Il y a quelques temps, en discutant avec une amie, par l’intermédiaire de lettres, pour peu que ma « bizarrerie » ne compte pas, elle me considérait comme un « vieux nostalgique ». Elle avait raison, j’ai la nostalgie de vous tous/toutes, vous êtes une partie de la force qui me permet de continuer le passage de rebelle social à anarchiste.

A tous et toutes je vous envoie une embrassade rebelle révolutionnaire.

Le compagnon Franco Porcu.


CONTRIBUTION DE BERNARDO DE LA PRISON DE SECONDIGLIANO.

Naples 26/12/2004.

... Chère amie les lettres de dénonciation qui suivent tu peux les faire publier dans le plus de revues et de quotidiens possible, pour faire en sorte que les abus, les tortures et toutes les morts causées par les coups portés par les agents pénitentiaires cessent et que les responsables payent.
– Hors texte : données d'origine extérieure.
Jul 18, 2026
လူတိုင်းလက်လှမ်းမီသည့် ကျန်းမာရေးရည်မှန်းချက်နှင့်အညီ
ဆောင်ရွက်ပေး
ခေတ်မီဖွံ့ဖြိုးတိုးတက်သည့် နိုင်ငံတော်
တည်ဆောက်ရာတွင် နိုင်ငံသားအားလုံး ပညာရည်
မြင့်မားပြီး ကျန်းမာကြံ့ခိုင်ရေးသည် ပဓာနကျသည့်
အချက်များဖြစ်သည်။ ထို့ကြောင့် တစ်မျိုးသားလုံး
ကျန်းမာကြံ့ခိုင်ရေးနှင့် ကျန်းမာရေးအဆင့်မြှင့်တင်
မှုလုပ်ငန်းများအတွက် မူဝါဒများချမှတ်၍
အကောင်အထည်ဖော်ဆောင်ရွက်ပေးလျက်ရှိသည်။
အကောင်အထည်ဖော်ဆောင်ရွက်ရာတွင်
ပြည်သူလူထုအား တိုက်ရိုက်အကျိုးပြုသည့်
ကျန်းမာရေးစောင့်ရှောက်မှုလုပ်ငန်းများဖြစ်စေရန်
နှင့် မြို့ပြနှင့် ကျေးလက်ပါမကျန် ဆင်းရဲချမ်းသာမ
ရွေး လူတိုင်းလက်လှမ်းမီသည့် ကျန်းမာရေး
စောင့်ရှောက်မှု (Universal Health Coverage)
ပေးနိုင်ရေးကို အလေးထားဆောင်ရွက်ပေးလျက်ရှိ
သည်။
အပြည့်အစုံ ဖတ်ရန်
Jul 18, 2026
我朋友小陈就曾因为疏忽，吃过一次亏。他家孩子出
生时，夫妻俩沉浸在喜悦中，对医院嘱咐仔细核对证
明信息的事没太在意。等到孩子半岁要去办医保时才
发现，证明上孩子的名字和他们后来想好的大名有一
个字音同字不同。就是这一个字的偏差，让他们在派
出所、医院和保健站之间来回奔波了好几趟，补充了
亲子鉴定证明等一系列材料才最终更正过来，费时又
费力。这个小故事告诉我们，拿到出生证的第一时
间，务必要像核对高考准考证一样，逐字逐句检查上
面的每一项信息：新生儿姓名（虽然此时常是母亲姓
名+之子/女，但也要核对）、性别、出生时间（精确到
Parce qu’il n’est pas possible que ceux-là commettent des crimes et que jamais aucun des responsables qui a la garde des détenus ne paye...

... Chère amie, j’espère que tu vas bien et que tu as passé un bon noël...

Moi c’était l’horreur. Pour Francesco c’était encore pire, ils n’ont pas voulu le laisser prendre l’air ni même faire sa promenade, ces fils de pute..., mais un peu après que Francesco ait foutu le bordel, ils se sont décidés à lui faire prendre l’air et ainsi nous avons pu bavarder, moi à l’intérieur et lui de la court... Le 22 un autre détenu a été trouvé mort.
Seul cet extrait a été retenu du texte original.